OLTD 502 – Assignment #5
While not a perfect solution to the problems present in brick and mortar classrooms, I think that the Khan Academy does a lot of things right, and offers a viable way for educators to “flip” their classrooms. When looking at the potential impact that Sal Khan may have on our practice we need to view the resources he provides as a jumping off point for the face to face time we spend with our students. Simply watching a video will not guarantee mastery of a subject. The benefit that prior exposure to a subject provides, is that it allows for more meaningful conversations in the classroom to take place. When students come primed with some exposure to the topic being covered they are able to offer support and clarification to their peers and scaffold their understanding as a community of learners. Using this method, classrooms can be transformed from places where information is passively received, to forums where it is actively demonstrated. This type of learning would not be feasible without access to resources that are available to students outside of traditional class times.
Another thing I really like about the Khan Academy is that it offers students the chance to progress through topics at their own pace, with concept mastery being the only criteria in moving forward. Too often students are restricted by the pace of their group, and discouraged from going too far ahead in the course. Letting students set their own pace allows for novelty in the tasks they encounter and autonomy in moving their learning forward. Having access to student data also helps teachers to identify which students need extra support, and which students may be good candidates to tutor those students who are struggling with a concept. In this way teacher time is maximized, and responsibility for their learning is placed in the hands of the students as much as the teachers.

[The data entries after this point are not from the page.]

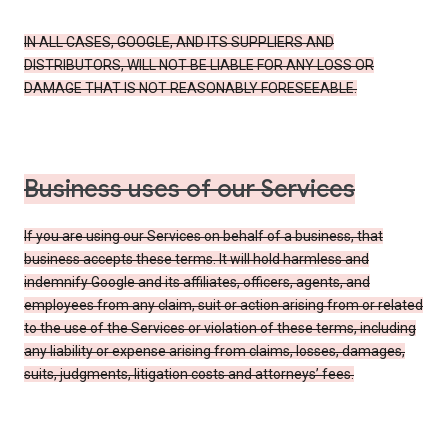
IN ALL CASES, GOOGLE, AND ITS SUPPLIERS AND
DISTRIBUTORS, WILL NOT BE LIABLE FOR ANY LOSS OR
DAMAGE THAT IS NOT REASONABLY FORESEEABLE.
Business uses of our Services
If you are using our Services on behalf of a business, that
business accepts these terms. It will hold harmless and
indemnify Google and its affiliates, officers, agents, and
employees from any claim, suit or action arising from or related
to the use of the Services or violation of these terms, including
any liability or expense arising from claims, losses, damages,
suits, judgments, litigation costs and attorneys’ fees.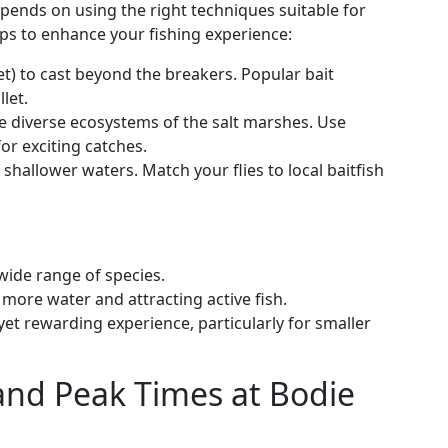
epends on using the right techniques suitable for
ips to enhance your fishing experience:
et) to cast beyond the breakers. Popular bait
let.
he diverse ecosystems of the salt marshes. Use
or exciting catches.
in shallower waters. Match your flies to local baitfish
 wide range of species.
 more water and attracting active fish.
 yet rewarding experience, particularly for smaller
and Peak Times at Bodie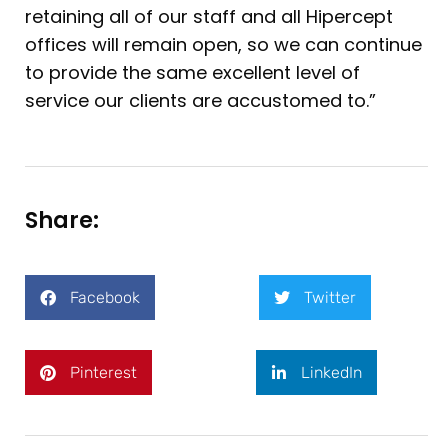
retaining all of our staff and all Hipercept
offices will remain open, so we can continue
to provide the same excellent level of
service our clients are accustomed to.”
Share:
Facebook
Twitter
Pinterest
LinkedIn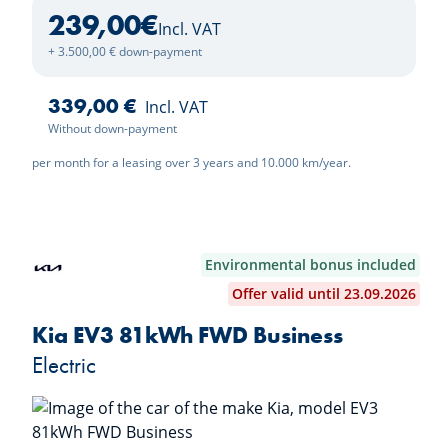
239,00
€
Incl. VAT
+ 3.500,00 € down-payment
339,00 €
Incl. VAT
Without down-payment
per month for a leasing over 3 years and 10.000 km/year.
Environmental bonus included
Offer valid until 23.09.2026
Kia EV3 81kWh FWD Business
Electric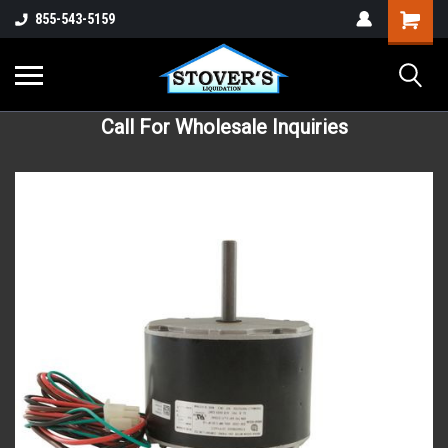
855-543-5159
Call For Wholesale Inquiries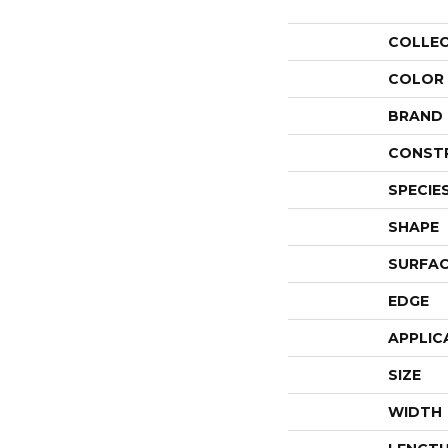
COLLE
COLOR
BRAND
CONST
SPECIE
SHAPE
SURFAC
EDGE
APPLIC
SIZE
WIDTH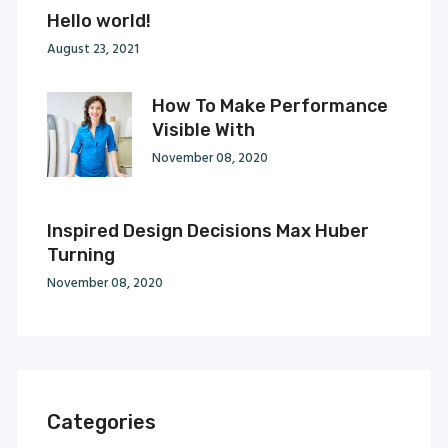
Hello world!
August 23, 2021
How To Make Performance
Visible With
November 08, 2020
Inspired Design Decisions Max Huber
Turning
November 08, 2020
Categories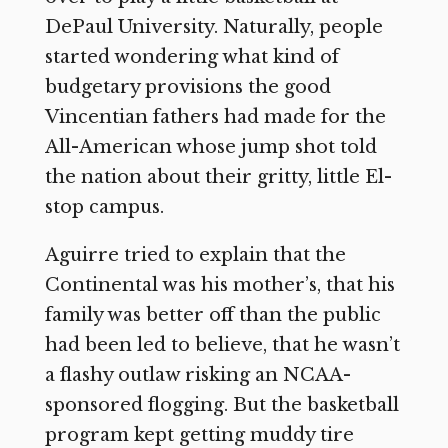
DePaul University. Naturally, people
started wondering what kind of
budgetary provisions the good
Vincentian fathers had made for the
All-American whose jump shot told
the nation about their gritty, little El-
stop campus.
Aguirre tried to explain that the
Continental was his mother’s, that his
family was better off than the public
had been led to believe, that he wasn’t
a flashy outlaw risking an NCAA-
sponsored flogging. But the basketball
program kept getting muddy tire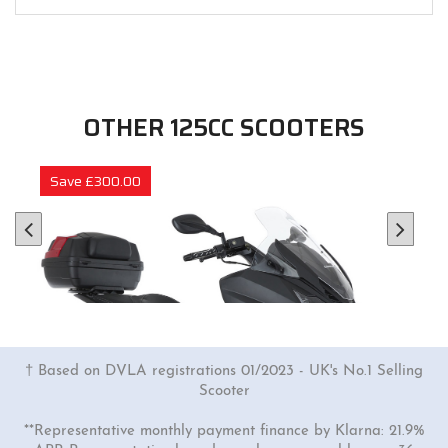
OTHER 125CC SCOOTERS
Save £300.00
† Based on DVLA registrations 01/2023 - UK's No.1 Selling
Scooter
**Representative monthly payment finance by Klarna: 21.9%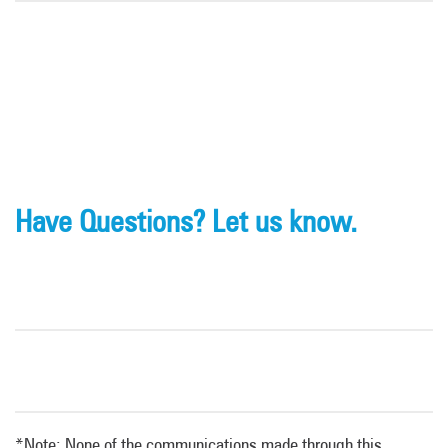
Have Questions? Let us know.
*Note: None of the communications made through this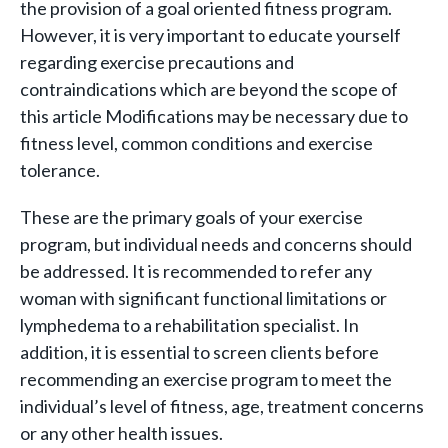
the provision of a goal oriented fitness program.
However, it is very important to educate yourself
regarding exercise precautions and
contraindications which are beyond the scope of
this article Modifications may be necessary due to
fitness level, common conditions and exercise
tolerance.
These are the primary goals of your exercise
program, but individual needs and concerns should
be addressed. It is recommended to refer any
woman with significant functional limitations or
lymphedema to a rehabilitation specialist. In
addition, it is essential to screen clients before
recommending an exercise program to meet the
individual’s level of fitness, age, treatment concerns
or any other health issues.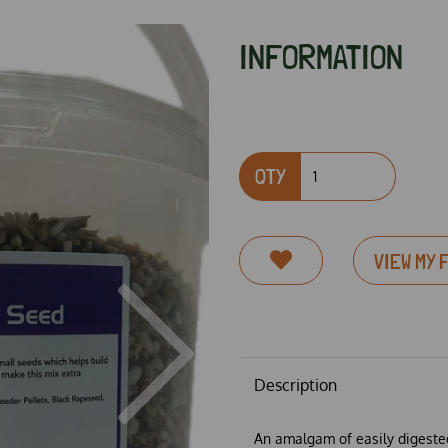
INFORMATION
QTY
VIEW MY 
Next
Description
An amalgam of easily digested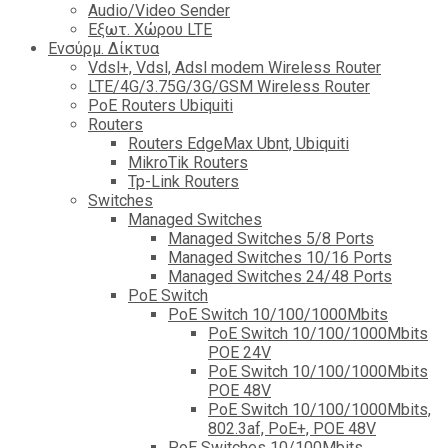
Audio/Video Sender
Eξωτ. Χώρου LTE
Ενσύρμ. Δίκτυα
Vdsl+, Vdsl, Adsl modem Wireless Router
LTE/4G/3.75G/3G/GSM Wireless Router
PoE Routers Ubiquiti
Routers
Routers EdgeMax Ubnt, Ubiquiti
MikroTik Routers
Tp-Link Routers
Switches
Managed Switches
Managed Switches 5/8 Ports
Managed Switches 10/16 Ports
Managed Switches 24/48 Ports
PoE Switch
PoE Switch 10/100/1000Mbits
PoE Switch 10/100/1000Mbits
POE 24V
PoE Switch 10/100/1000Mbits
POE 48V
PoE Switch 10/100/1000Mbits,
802.3af, PoE+, POE 48V
PoE Switches 10/100Mbits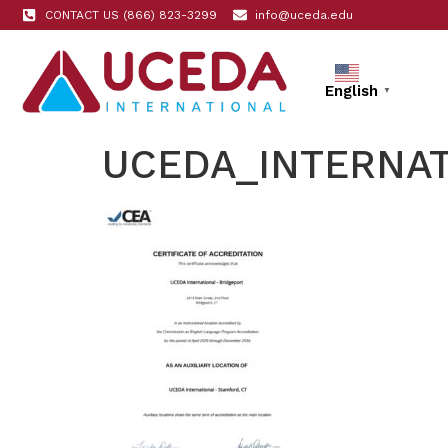
CONTACT US (866) 823-3299
info@uceda.edu
English
▼
UCEDA_INTERNAT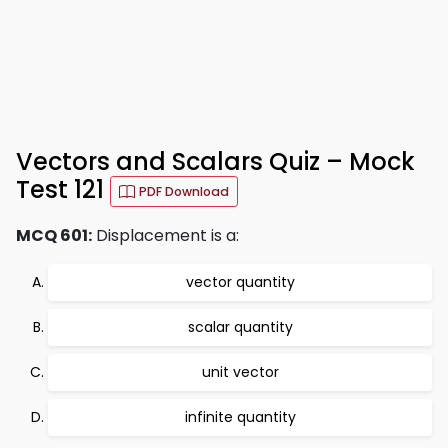
Vectors and Scalars Quiz – Mock
Test 121
PDF Download
MCQ 601:
Displacement is a:
vector quantity
scalar quantity
unit vector
infinite quantity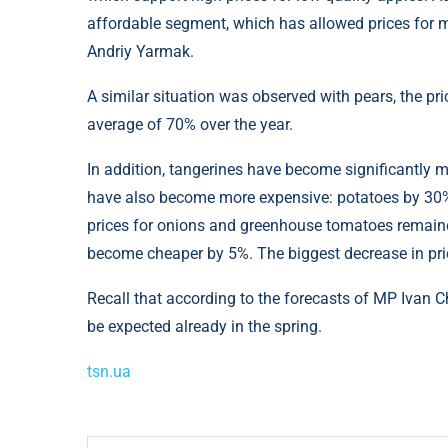
affordable segment, which has allowed prices for m
Andriy Yarmak.
A similar situation was observed with pears, the pr
average of 70% over the year.
In addition, tangerines have become significantly m
have also become more expensive: potatoes by 30%
prices for onions and greenhouse tomatoes remaine
become cheaper by 5%. The biggest decrease in pr
Recall that according to the forecasts of MP Ivan C
be expected already in the spring.
tsn.ua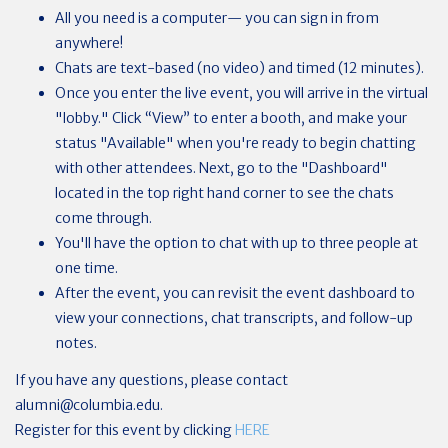
All you need is a computer— you can sign in from
anywhere!
Chats are text-based (no video) and timed (12 minutes).
Once you enter the live event, you will arrive in the virtual
"lobby." Click “View” to enter a booth, and make your
status "Available" when you're ready to begin chatting
with other attendees. Next, go to the "Dashboard"
located in the top right hand corner to see the chats
come through.
You'll have the option to chat with up to three people at
one time.
After the event, you can revisit the event dashboard to
view your connections, chat transcripts, and follow-up
notes.
If you have any questions, please contact
alumni@columbia.edu
.
Register for this event by clicking
HERE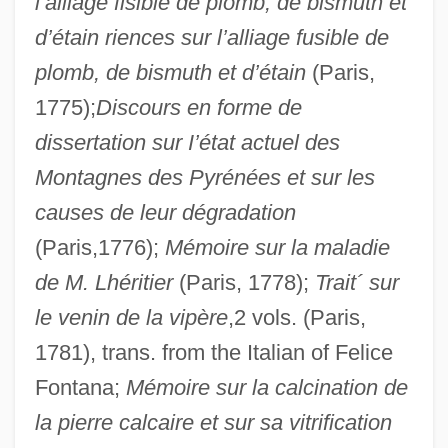
l’alliage fisible de plomb, de bismuth et
d’étain riences sur l’alliage fusible de
plomb, de bismuth et d’étain
(Paris,
1775);
Discours en forme de
dissertation sur I’état actuel des
Montagnes des Pyrénées et sur les
causes de leur dégradation
(Paris,1776);
Mémoire sur la maladie
de M. Lhéritier
(Paris, 1778);
Trait´ sur
le venin de la vipère
,2 vols. (Paris,
1781), trans. from the Italian of Felice
Fontana;
Mémoire sur la calcination de
la pierre calcaire et sur sa vitrification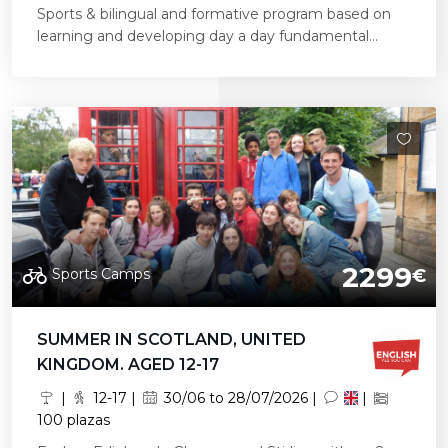
Sports & bilingual and formative program based on
learning and developing day a day fundamental...
2299
Sports Camps
€
SUMMER IN SCOTLAND, UNITED
KINGDOM. AGED 12-17
|
12-17 |
30/06 to 28/07/2026 |
|
100 plazas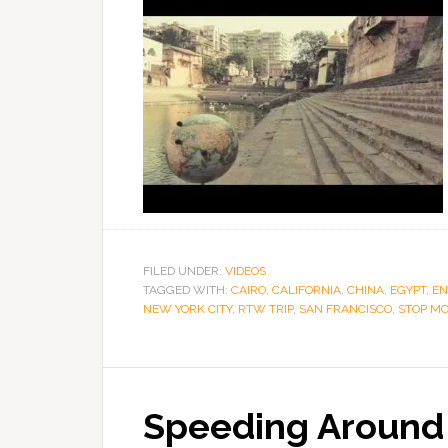
FILED UNDER:
VIDEOS
TAGGED WITH:
CAIRO
,
CALIFORNIA
,
CHINA
,
EGYPT
,
E
NEW YORK CITY
,
RTW TRIP
,
SAN FRANCISCO
,
STOP MO
Speeding Around 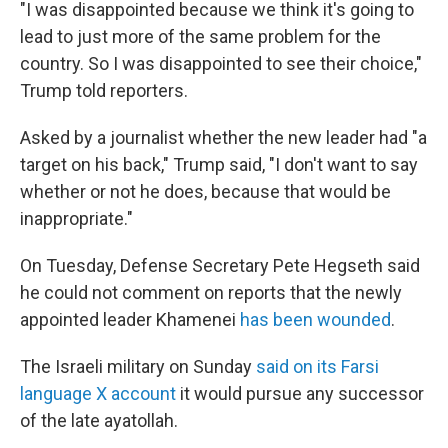
"I was disappointed because we think it's going to
lead to just more of the same problem for the
country. So I was disappointed to see their choice,"
Trump told reporters.
Asked by a journalist whether the new leader had "a
target on his back," Trump said, "I don't want to say
whether or not he does, because that would be
inappropriate."
On Tuesday, Defense Secretary Pete Hegseth said
he could not comment on reports that the newly
appointed leader Khamenei
has been wounded
.
The Israeli military on Sunday
said on its Farsi
language X account
it would pursue any successor
of the late ayatollah.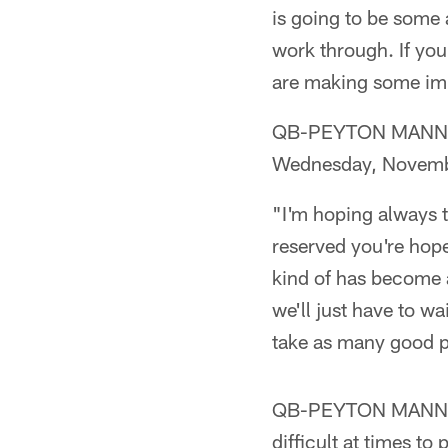
is going to be some 
work through. If you
are making some impr
QB-PEYTON MANNING (
Wednesday, Novemb
"I'm hoping always t
reserved you're hope
kind of has become a
we'll just have to wa
take as many good p
QB-PEYTON MANNING 
difficult at times 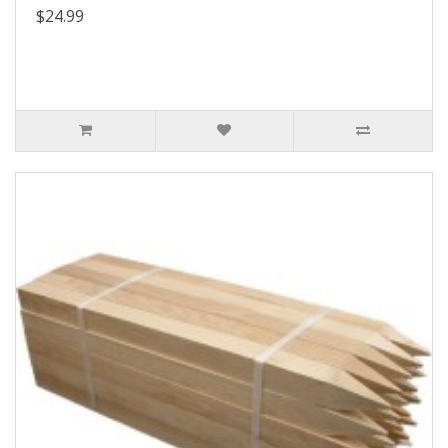
$24.99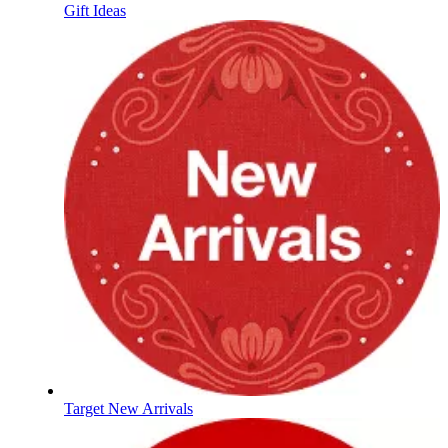
Gift Ideas
Target New Arrivals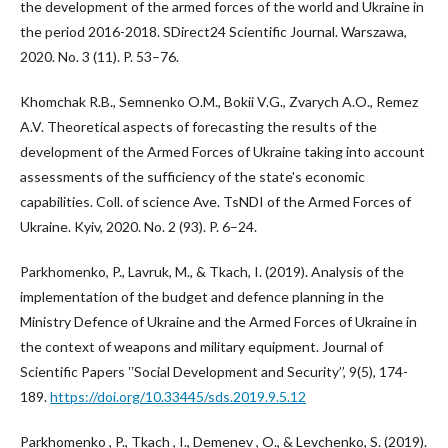
the development of the armed forces of the world and Ukraine in
the period 2016-2018. SDirect24 Scientific Journal. Warszawa,
2020. No. 3 (11). P. 53–76.
Khomchak R.B., Semnenko O.M., Bokii V.G., Zvarych A.O., Remez
A.V. Theoretical aspects of forecasting the results of the
development of the Armed Forces of Ukraine taking into account
assessments of the sufficiency of the state's economic
capabilities. Coll. of science Ave. TsNDI of the Armed Forces of
Ukraine. Kyiv, 2020. No. 2 (93). P. 6–24.
Parkhomenko, P., Lavruk, M., & Tkach, I. (2019). Analysis of the
implementation of the budget and defence planning in the
Ministry Defence of Ukraine and the Armed Forces of Ukraine in
the context of weapons and military equipment. Journal of
Scientific Papers ʽʽSocial Development and Security’’, 9(5), 174-
189.
https://doi.org/10.33445/sds.2019.9.5.12
Parkhomenko , P., Tkach , I., Demenev , O., & Levchenko, S. (2019).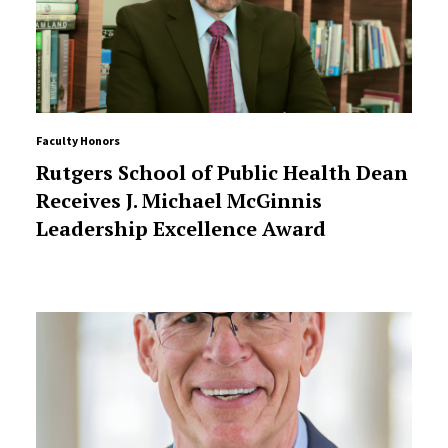
Faculty Honors
Rutgers School of Public Health Dean
Receives J. Michael McGinnis
Leadership Excellence Award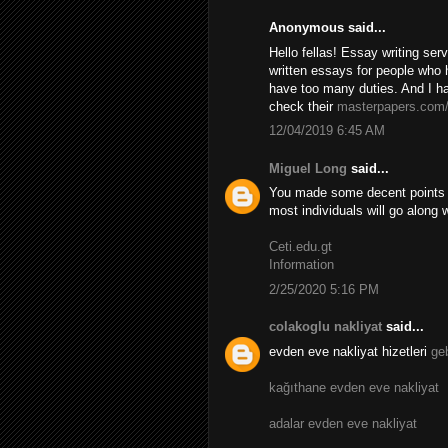
Anonymous said...
Hello fellas! Essay writing se
written essays for people who 
have too many duties. And I ha
check their
masterpapers.com
12/04/2019 6:45 AM
Miguel Long
said...
You made some decent points th
most individuals will go along 
Ceti.edu.gt
Information
2/25/2020 5:16 PM
colakoglu nakliyat
said...
evden eve nakliyat hizetleri
ge
kağıthane evden eve nakliyat
adalar evden eve nakliyat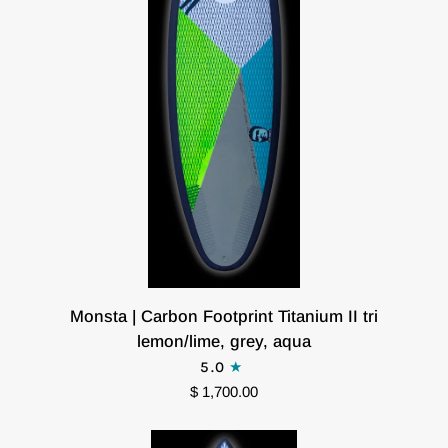
Monsta
Monsta | Carbon Footprint Titanium II tri
|
lemon/lime, grey, aqua
Carbon
5.0
Footprint
$ 1,700.00
Titanium
II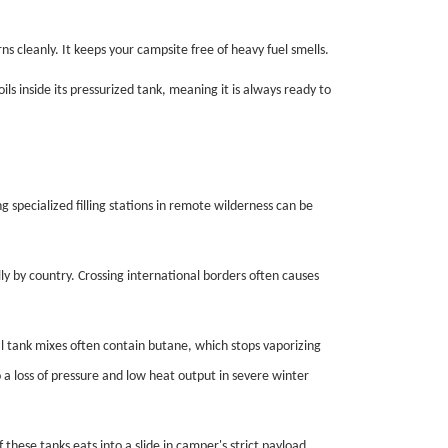
s cleanly. It keeps your campsite free of heavy fuel smells.
s inside its pressurized tank, meaning it is always ready to
ng specialized filling stations in remote wilderness can be
ly by country. Crossing international borders often causes
 tank mixes often contain butane, which stops vaporizing
 a loss of pressure and low heat output in severe winter
these tanks eats into a slide in camper's strict payload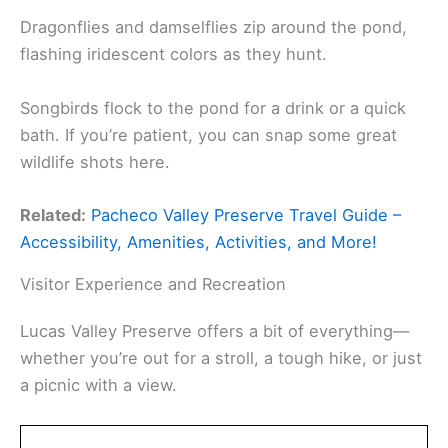
Dragonflies and damselflies zip around the pond,
flashing iridescent colors as they hunt.
Songbirds flock to the pond for a drink or a quick
bath. If you’re patient, you can snap some great
wildlife shots here.
Related:
Pacheco Valley Preserve Travel Guide –
Accessibility, Amenities, Activities, and More!
Visitor Experience and Recreation
Lucas Valley Preserve offers a bit of everything—
whether you’re out for a stroll, a tough hike, or just
a picnic with a view.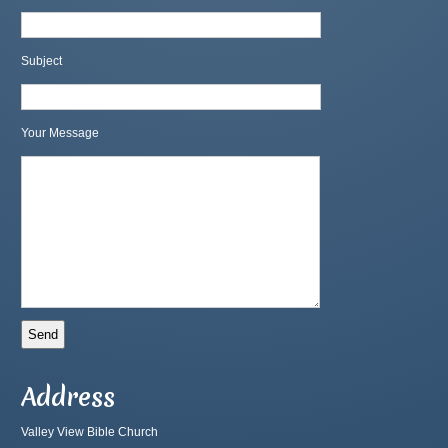
Subject
Your Message
Address
Valley View Bible Church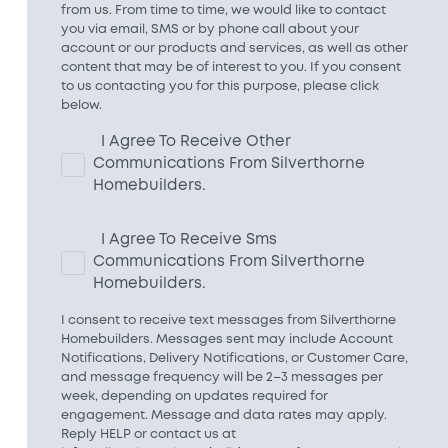
from us. From time to time, we would like to contact
you via email, SMS or by phone call about your
account or our products and services, as well as other
content that may be of interest to you. If you consent
to us contacting you for this purpose, please click
below.
I Agree To Receive Other
Communications From Silverthorne
Homebuilders.
I Agree To Receive Sms
Communications From Silverthorne
Homebuilders.
I consent to receive text messages from Silverthorne
Homebuilders. Messages sent may include Account
Notifications, Delivery Notifications, or Customer Care,
and message frequency will be 2–3 messages per
week, depending on updates required for
engagement. Message and data rates may apply.
Reply HELP or contact us at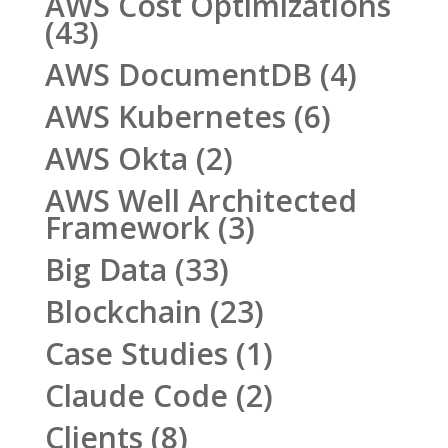
AWS Cost Optimizations
(43)
AWS DocumentDB
(4)
AWS Kubernetes
(6)
AWS Okta
(2)
AWS Well Architected
Framework
(3)
Big Data
(33)
Blockchain
(23)
Case Studies
(1)
Claude Code
(2)
Clients
(8)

Reaction to the Khan website seems to be quite polarized, with educators either singing its praises, or decrying its potential to undermine the foundations our educational system is built on. The reality is, that our practice needs to change with the times, and the system we currently use is outdated, and not benefiting our students as it could. I don’t think the Khan Academy needs to be anything more than another tool that we use to engage our students, taking pieces that work for our practice and leaving behind what doesn’t. As this new school refines its practices, I think we will see great leaps forward in the delivery and interactivity of the content, with both students and teachers benefitting.